Try it:
Your reply should be the whole listing, copied exactly, with the pictures left out.

Extracted information Block Start

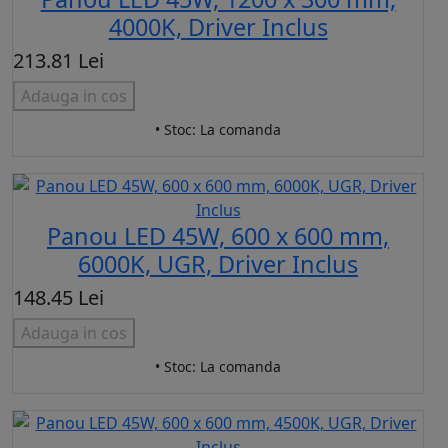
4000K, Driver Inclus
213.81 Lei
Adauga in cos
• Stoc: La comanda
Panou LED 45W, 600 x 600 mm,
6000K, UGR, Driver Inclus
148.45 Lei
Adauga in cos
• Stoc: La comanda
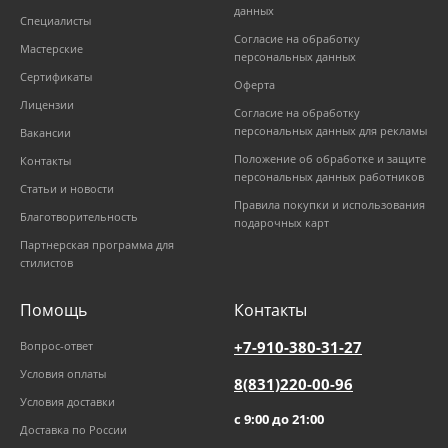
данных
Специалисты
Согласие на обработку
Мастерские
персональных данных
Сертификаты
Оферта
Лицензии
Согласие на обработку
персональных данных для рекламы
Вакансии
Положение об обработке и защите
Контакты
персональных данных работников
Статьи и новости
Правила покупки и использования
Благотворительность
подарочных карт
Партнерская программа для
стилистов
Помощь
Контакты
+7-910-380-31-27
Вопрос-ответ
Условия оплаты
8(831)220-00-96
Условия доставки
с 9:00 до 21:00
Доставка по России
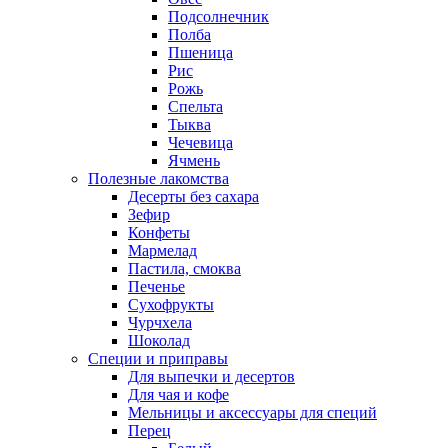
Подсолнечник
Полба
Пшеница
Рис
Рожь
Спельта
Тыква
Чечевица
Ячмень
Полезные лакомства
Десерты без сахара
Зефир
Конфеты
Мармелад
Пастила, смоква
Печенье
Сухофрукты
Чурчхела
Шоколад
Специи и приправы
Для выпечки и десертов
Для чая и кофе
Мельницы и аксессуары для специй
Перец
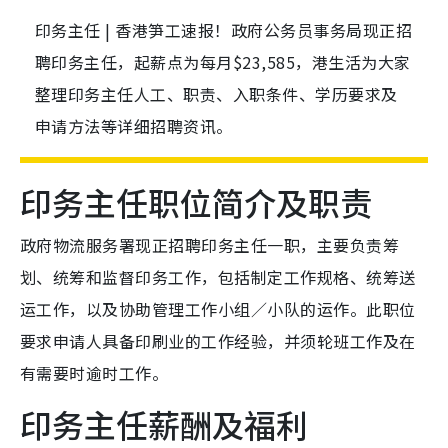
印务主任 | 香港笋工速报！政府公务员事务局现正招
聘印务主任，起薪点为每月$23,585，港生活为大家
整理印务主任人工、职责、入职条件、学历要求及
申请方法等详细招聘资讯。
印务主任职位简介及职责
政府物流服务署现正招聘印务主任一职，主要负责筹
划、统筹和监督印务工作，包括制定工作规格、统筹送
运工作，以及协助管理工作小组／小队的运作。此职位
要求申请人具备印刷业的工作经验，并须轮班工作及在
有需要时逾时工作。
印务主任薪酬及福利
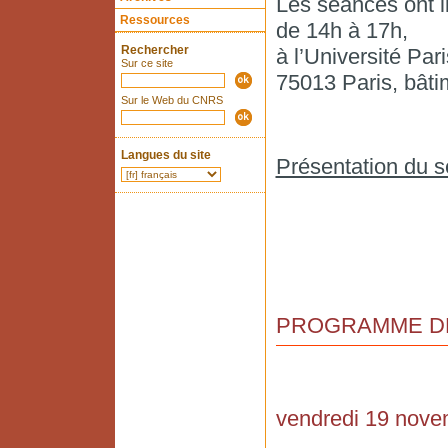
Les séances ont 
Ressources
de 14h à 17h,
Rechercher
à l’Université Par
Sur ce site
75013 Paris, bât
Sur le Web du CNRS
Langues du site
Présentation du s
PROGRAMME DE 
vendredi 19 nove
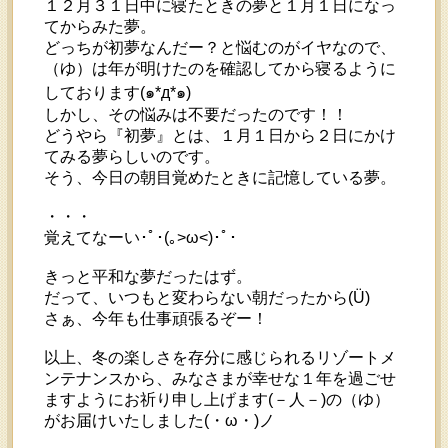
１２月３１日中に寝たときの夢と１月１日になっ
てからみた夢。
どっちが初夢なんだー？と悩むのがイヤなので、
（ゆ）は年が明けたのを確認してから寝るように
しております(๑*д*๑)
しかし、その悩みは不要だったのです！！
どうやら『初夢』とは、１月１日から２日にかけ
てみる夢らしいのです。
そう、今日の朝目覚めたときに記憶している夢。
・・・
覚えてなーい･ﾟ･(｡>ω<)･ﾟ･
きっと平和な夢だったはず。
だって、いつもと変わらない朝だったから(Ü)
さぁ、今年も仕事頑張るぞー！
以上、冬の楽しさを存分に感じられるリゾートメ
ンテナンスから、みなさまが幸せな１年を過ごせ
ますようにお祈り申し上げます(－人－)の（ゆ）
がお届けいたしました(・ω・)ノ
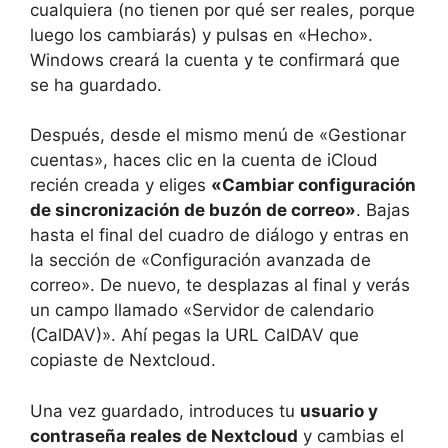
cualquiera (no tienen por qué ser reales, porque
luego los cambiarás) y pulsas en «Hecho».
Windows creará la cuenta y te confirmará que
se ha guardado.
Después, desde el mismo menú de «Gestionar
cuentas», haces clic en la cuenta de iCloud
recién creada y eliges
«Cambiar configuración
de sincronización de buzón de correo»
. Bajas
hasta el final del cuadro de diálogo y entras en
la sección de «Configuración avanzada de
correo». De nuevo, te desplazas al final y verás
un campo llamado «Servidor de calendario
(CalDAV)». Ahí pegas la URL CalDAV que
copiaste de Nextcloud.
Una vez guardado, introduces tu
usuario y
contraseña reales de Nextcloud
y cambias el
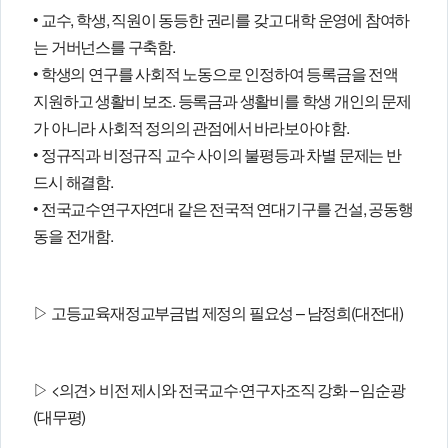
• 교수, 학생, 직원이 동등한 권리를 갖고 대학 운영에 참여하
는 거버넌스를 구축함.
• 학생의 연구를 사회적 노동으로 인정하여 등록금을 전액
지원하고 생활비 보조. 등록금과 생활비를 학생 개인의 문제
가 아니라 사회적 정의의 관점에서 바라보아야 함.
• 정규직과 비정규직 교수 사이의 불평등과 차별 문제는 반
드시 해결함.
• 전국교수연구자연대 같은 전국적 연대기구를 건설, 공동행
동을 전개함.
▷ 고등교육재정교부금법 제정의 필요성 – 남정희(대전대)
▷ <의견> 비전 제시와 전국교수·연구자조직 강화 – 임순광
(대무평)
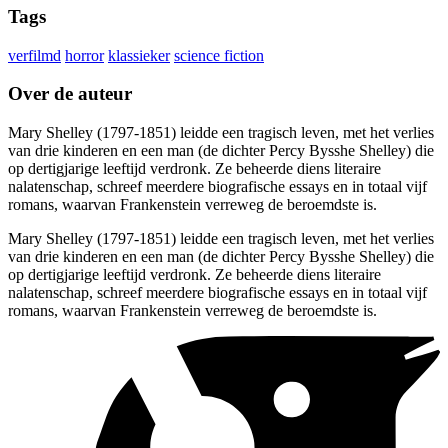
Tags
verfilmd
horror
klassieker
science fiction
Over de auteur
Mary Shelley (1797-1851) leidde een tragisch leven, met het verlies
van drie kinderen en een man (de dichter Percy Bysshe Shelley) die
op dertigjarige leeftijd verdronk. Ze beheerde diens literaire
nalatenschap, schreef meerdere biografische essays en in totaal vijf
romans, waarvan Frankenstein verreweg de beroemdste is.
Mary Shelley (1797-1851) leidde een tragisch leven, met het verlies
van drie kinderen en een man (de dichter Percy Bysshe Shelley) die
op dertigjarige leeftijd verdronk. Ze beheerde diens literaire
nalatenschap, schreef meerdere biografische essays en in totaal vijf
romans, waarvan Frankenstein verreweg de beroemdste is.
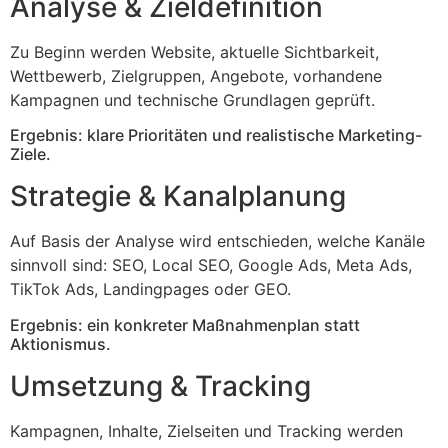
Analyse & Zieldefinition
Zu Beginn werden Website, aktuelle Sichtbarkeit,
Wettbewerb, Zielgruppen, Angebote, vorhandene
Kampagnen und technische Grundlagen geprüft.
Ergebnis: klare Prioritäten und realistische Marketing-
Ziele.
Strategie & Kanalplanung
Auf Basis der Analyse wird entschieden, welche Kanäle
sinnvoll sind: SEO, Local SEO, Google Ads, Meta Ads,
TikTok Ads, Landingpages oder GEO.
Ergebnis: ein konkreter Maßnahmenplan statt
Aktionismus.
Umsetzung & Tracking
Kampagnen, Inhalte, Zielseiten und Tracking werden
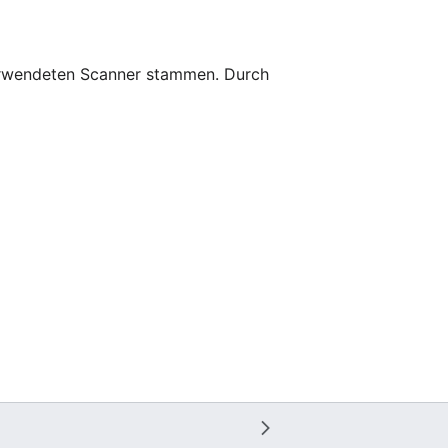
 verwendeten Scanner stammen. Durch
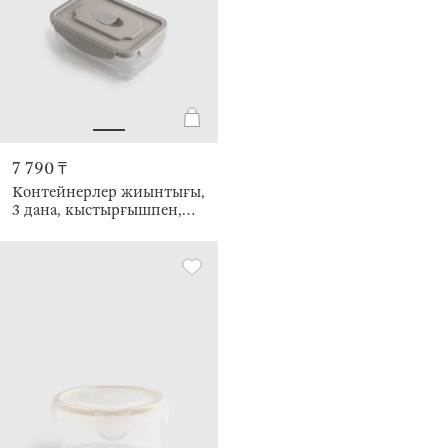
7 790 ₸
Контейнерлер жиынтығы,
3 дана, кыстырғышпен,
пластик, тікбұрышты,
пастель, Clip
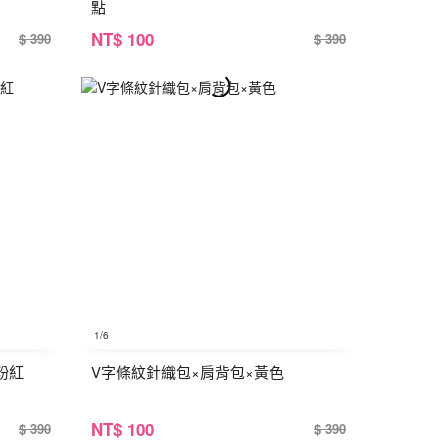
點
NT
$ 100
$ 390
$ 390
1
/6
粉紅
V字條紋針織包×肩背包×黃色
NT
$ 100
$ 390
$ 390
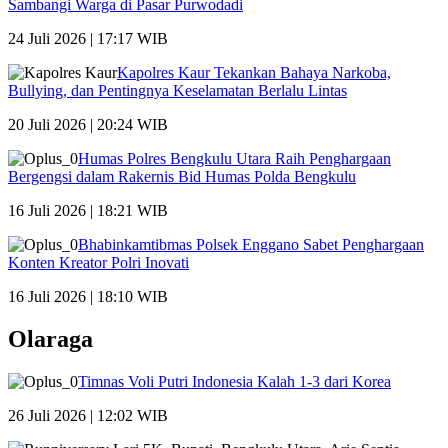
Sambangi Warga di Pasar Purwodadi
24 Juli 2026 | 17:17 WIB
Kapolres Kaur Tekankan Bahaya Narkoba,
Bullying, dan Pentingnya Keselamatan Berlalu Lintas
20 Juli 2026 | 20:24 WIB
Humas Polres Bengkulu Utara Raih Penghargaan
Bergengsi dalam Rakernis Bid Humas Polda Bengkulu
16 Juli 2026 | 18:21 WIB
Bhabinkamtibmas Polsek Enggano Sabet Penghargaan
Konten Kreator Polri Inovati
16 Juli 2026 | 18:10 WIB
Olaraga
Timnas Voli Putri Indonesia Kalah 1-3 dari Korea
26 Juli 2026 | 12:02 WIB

Extracted information Block End

Answer space:
4000K, Driver Inclus
213.81 Lei
Adauga in cos
• Stoc: La comanda
Panou LED 45W, 600 x 600 mm,
6000K, UGR, Driver Inclus
148.45 Lei
Adauga in cos
• Stoc: La comanda
данных
Специалисты
Согласие на обработку
Мастерские
персональных данных
Сертификаты
Оферта
Лицензии
Согласие на обработку
персональных данных для рекламы
Вакансии
Положение об обработке и защите
Контакты
персональных данных работников
Статьи и новости
Правила покупки и использования
Благотворительность
подарочных карт
Партнерская программа для
стилистов
Помощь
Контакты
+7-910-380-31-27
Вопрос-ответ
Условия оплаты
8(831)220-00-96
Условия доставки
с 9:00 до 21:00
Доставка по России
Подсолнечник
Полба
Пшеница
Рис
Рожь
Спельта
Тыква
Чечевица
Ячмень
Полезные лакомства
Десерты без сахара
Зефир
Конфеты
Мармелад
Пастила, смоква
Печенье
Сухофрукты
Чурчхела
Шоколад
Специи и приправы
Для выпечки и десертов
Для чая и кофе
Мельницы и аксессуары для специй
Перец
印务主任 | 香港笋工速报！政府公务员事务局现正招
聘印务主任，起薪点为每月$23,585，港生活为大家
整理印务主任人工、职责、入职条件、学历要求及
申请方法等详细招聘资讯。
印务主任职位简介及职责
政府物流服务署现正招聘印务主任一职，主要负责筹
划、统筹和监督印务工作，包括制定工作规格、统筹送
运工作，以及协助管理工作小组／小队的运作。此职位
要求申请人具备印刷业的工作经验，并须轮班工作及在
有需要时逾时工作。
印务主任薪酬及福利
Les séances ont 
Ressources
de 14h à 17h,
Rechercher
à l’Université Par
Sur ce site
75013 Paris, bât
Sur le Web du CNRS
Langues du site
Présentation du s
PROGRAMME DE 
vendredi 19 nove
１２月３１日中に寝たときの夢と１月１日になっ
てからみた夢。
どっちが初夢なんだー？と悩むのがイヤなので、
（ゆ）は年が明けたのを確認してから寝るように
しております(๑*д*๑)
しかし、その悩みは不要だったのです！！
どうやら『初夢』とは、１月１日から２日にかけ
てみる夢らしいのです。
そう、今日の朝目覚めたときに記憶している夢。
・・・
覚えてなーい･ﾟ･(｡>ω<)･ﾟ･
きっと平和な夢だったはず。
だって、いつもと変わらない朝だったから(Ü)
さぁ、今年も仕事頑張るぞー！
以上、冬の楽しさを存分に感じられるリゾートメ
ンテナンスから、みなさまが幸せな１年を過ごせ
ますようにお祈り申し上げます(－人－)の（ゆ）
がお届けいたしました(・ω・)ノ
cualquiera (no tienen por qué ser reales, porque
luego los cambiarás) y pulsas en «Hecho».
Windows creará la cuenta y te confirmará que
se ha guardado.
Después, desde el mismo menú de «Gestionar
cuentas», haces clic en la cuenta de iCloud
recién creada y eliges
«Cambiar configuración
de sincronización de buzón de correo»
. Bajas
hasta el final del cuadro de diálogo y entras en
la sección de «Configuración avanzada de
correo». De nuevo, te desplazas al final y verás
un campo llamado «Servidor de calendario
(CalDAV)». Ahí pegas la URL CalDAV que
copiaste de Nextcloud.
Una vez guardado, introduces tu
usuario y
contraseña reales de Nextcloud
y cambias el
• 교수, 학생, 직원이 동등한 권리를 갖고 대학 운영에 참여하
는 거버넌스를 구축함.
• 학생의 연구를 사회적 노동으로 인정하여 등록금을 전액
지원하고 생활비 보조. 등록금과 생활비를 학생 개인의 문제
가 아니라 사회적 정의의 관점에서 바라보아야 함.
• 정규직과 비정규직 교수 사이의 불평등과 차별 문제는 반
드시 해결함.
• 전국교수연구자연대 같은 전국적 연대기구를 건설, 공동행
동을 전개함.
▷ 고등교육재정교부금법 제정의 필요성 – 남정희(대전대)
▷ <의견> 비전 제시와 전국교수·연구자조직 강화 – 임순광
(대무평)
Tags
verfilmd
horror
klassieker
science fiction
Over de auteur
Mary Shelley (1797-1851) leidde een tragisch leven, met het verlies
van drie kinderen en een man (de dichter Percy Bysshe Shelley) die
op dertigjarige leeftijd verdronk. Ze beheerde diens literaire
nalatenschap, schreef meerdere biografische essays en in totaal vijf
romans, waarvan Frankenstein verreweg de beroemdste is.
Mary Shelley (1797-1851) leidde een tragisch leven, met het verlies
van drie kinderen en een man (de dichter Percy Bysshe Shelley) die
op dertigjarige leeftijd verdronk. Ze beheerde diens literaire
nalatenschap, schreef meerdere biografische essays en in totaal vijf
romans, waarvan Frankenstein verreweg de beroemdste is.
Analyse & Zieldefinition
Zu Beginn werden Website, aktuelle Sichtbarkeit,
Wettbewerb, Zielgruppen, Angebote, vorhandene
Kampagnen und technische Grundlagen geprüft.
Ergebnis: klare Prioritäten und realistische Marketing-
Ziele.
Strategie & Kanalplanung
Auf Basis der Analyse wird entschieden, welche Kanäle
sinnvoll sind: SEO, Local SEO, Google Ads, Meta Ads,
TikTok Ads, Landingpages oder GEO.
Ergebnis: ein konkreter Maßnahmenplan statt
Aktionismus.
Umsetzung & Tracking
Kampagnen, Inhalte, Zielseiten und Tracking werden
 verwendeten Scanner stammen. Durch
7 790 ₸
Контейнерлер жиынтығы,
3 дана, кыстырғышпен,
пластик, тікбұрышты,
пастель, Clip
點
NT
$ 100
$ 390
$ 390
1
/6
粉紅
V字條紋針織包×肩背包×黃色
NT
$ 100
$ 390
$ 390
Sambangi Warga di Pasar Purwodadi
24 Juli 2026 | 17:17 WIB
Kapolres Kaur Tekankan Bahaya Narkoba,
Bullying, dan Pentingnya Keselamatan Berlalu Lintas
20 Juli 2026 | 20:24 WIB
Humas Polres Bengkulu Utara Raih Penghargaan
Bergengsi dalam Rakernis Bid Humas Polda Bengkulu
16 Juli 2026 | 18:21 WIB
Bhabinkamtibmas Polsek Enggano Sabet Penghargaan
Konten Kreator Polri Inovati
16 Juli 2026 | 18:10 WIB
Olaraga
Timnas Voli Putri Indonesia Kalah 1-3 dari Korea
26 Juli 2026 | 12:02 WIB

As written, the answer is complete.